▶ **TRY IT**
In the records below, find each line with "Management" and copy it.

════════════════

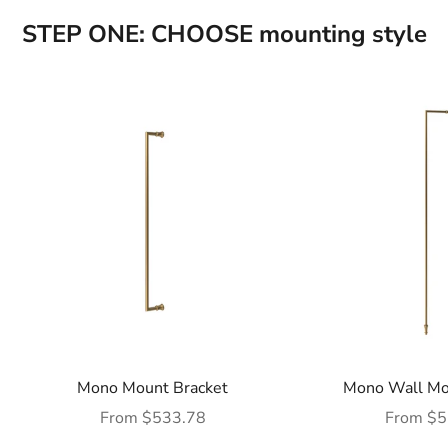
STEP ONE: CHOOSE mounting style
Mono Mount Bracket
Mono Wall Mo
Sale price
Sale pric
From $533.78
From $5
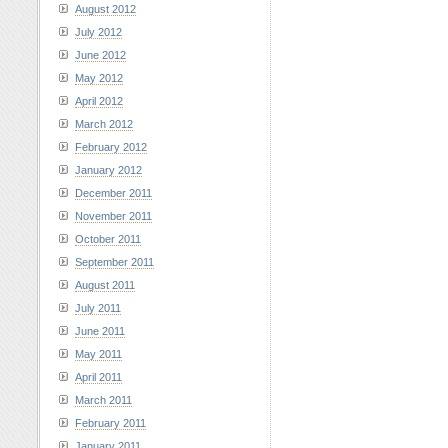
August 2012
July 2012
June 2012
May 2012
April 2012
March 2012
February 2012
January 2012
December 2011
November 2011
October 2011
September 2011
August 2011
July 2011
June 2011
May 2011
April 2011
March 2011
February 2011
January 2011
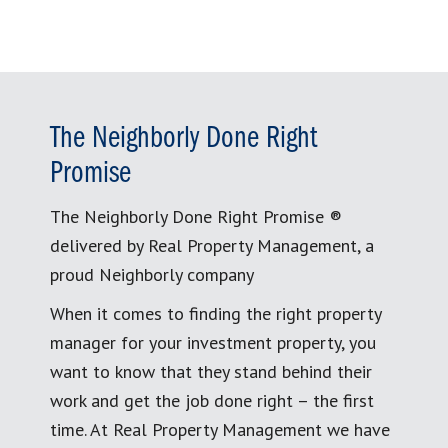
The Neighborly Done Right
Promise
The Neighborly Done Right Promise ®
delivered by Real Property Management, a
proud Neighborly company
When it comes to finding the right property
manager for your investment property, you
want to know that they stand behind their
work and get the job done right – the first
time. At Real Property Management we have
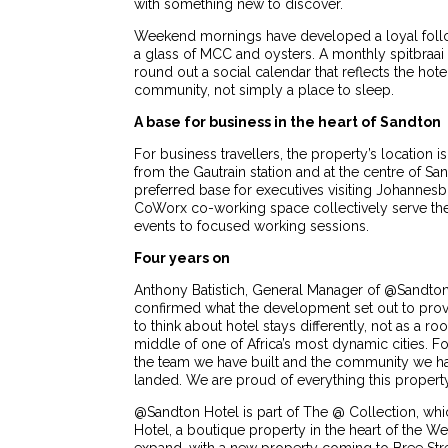
with something new to discover.
Weekend mornings have developed a loyal follow
a glass of MCC and oysters. A monthly spitbraa
round out a social calendar that reflects the hot
community, not simply a place to sleep.
A base for business in the heart of Sandton
For business travellers, the property’s location i
from the Gautrain station and at the centre of S
preferred base for executives visiting Johannesb
CoWorx co-working space collectively serve the 
events to focused working sessions.
Four years on
Anthony Batistich, General Manager of @Sandton 
confirmed what the development set out to pro
to think about hotel stays differently, not as a ro
middle of one of Africa’s most dynamic cities. 
the team we have built and the community we hav
landed. We are proud of everything this property
@Sandton Hotel is part of The @ Collection, w
Hotel, a boutique property in the heart of the W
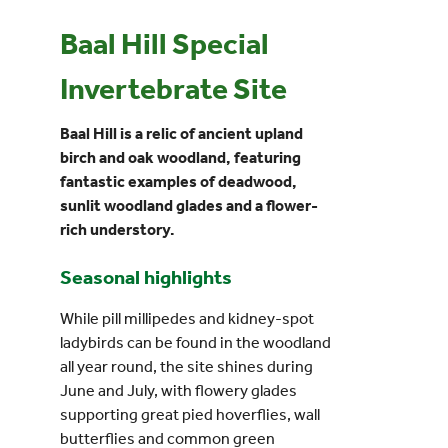
Baal Hill Special
Events
Invertebrate Site
UNESCO Global Geopark
Baal Hill is a relic of ancient upland
birch and oak woodland, featuring
Search
fantastic examples of deadwood,
for:
sunlit woodland glades and a flower-
rich understory.
Seasonal highlights
While pill millipedes and kidney-spot
ladybirds can be found in the woodland
all year round, the site shines during
June and July, with flowery glades
supporting great pied hoverflies, wall
butterflies and common green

════════════════

▶ **EXERCISE ANSWER**
delivered by Real Property Management, a
time. At Real Property Management we have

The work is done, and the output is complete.